(Saved data entries)
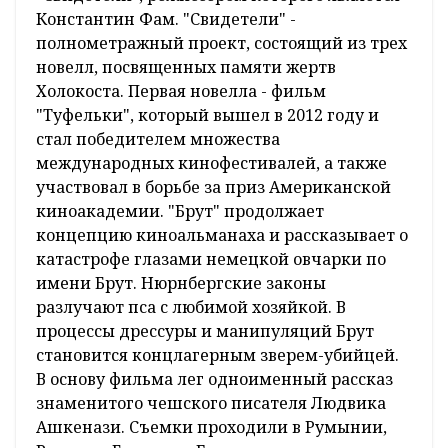
Константин Фам. "Свидетели" -
полнометражный проект, состоящий из трех
новелл, посвященных памяти жертв
Холокоста. Первая новелла - фильм
"Туфельки", который вышел в 2012 году и
стал победителем множества
международных кинофестивалей, а также
участвовал в борьбе за приз Американской
киноакадемии. "Брут" продолжает
концепцию киноальманаха и рассказывает о
катастрофе глазами немецкой овчарки по
имени Брут. Нюрнбергские законы
разлучают пса с любимой хозяйкой. В
процессы дрессуры и манипуляций Брут
становится концлагерным зверем-убийцей.
В основу фильма лег одноименный рассказ
знаменитого чешского писателя Людвика
Ашкенази. Съемки проходили в Румынии,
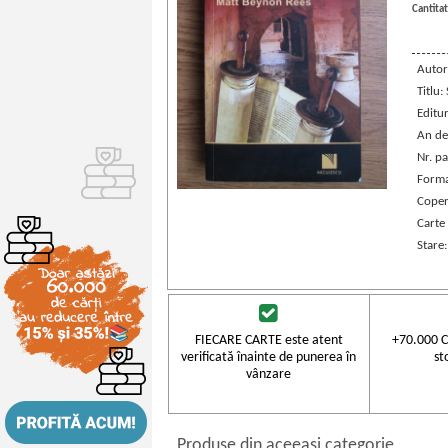
Cantitat
Autor
Titlu:
Editu
An de
Nr. pa
Forma
Coper
Carte
Stare
FIECARE CARTE este atent
+70.000 C
verificată înainte de punerea în
st
vânzare
Produse din aceeasi categorie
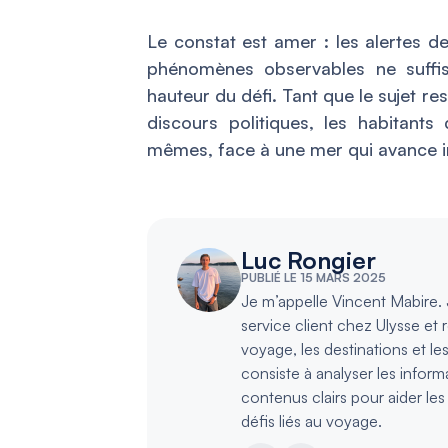
Le constat est amer : les alertes d
phénomènes observables ne suffis
hauteur du défi. Tant que le sujet r
discours politiques, les habitants
mêmes, face à une mer qui avance 
Luc Rongier
PUBLIÉ LE 15 MARS 2025
Je m’appelle Vincent Mabire. J
service client chez Ulysse et 
voyage, les destinations et le
consiste à analyser les inform
contenus clairs pour aider le
défis liés au voyage.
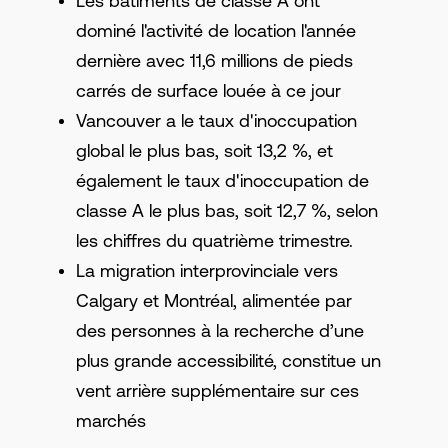
Les bâtiments de classe A ont
dominé l'activité de location l'année
dernière avec 11,6 millions de pieds
carrés de surface louée à ce jour
Vancouver a le taux d'inoccupation
global le plus bas, soit 13,2 %, et
également le taux d'inoccupation de
classe A le plus bas, soit 12,7 %, selon
les chiffres du quatrième trimestre.
La migration interprovinciale vers
Calgary et Montréal, alimentée par
des personnes à la recherche d’une
plus grande accessibilité, constitue un
vent arrière supplémentaire sur ces
marchés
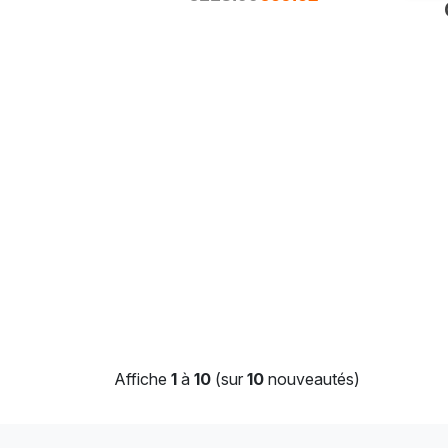
Affiche
1
à
10
(sur
10
nouveautés)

* _Exercise description_
Show every line in the entries where the string "inoccupation" occurs.

* _Problem solution_
Vancouver a le taux d'inoccupation
également le taux d'inoccupation de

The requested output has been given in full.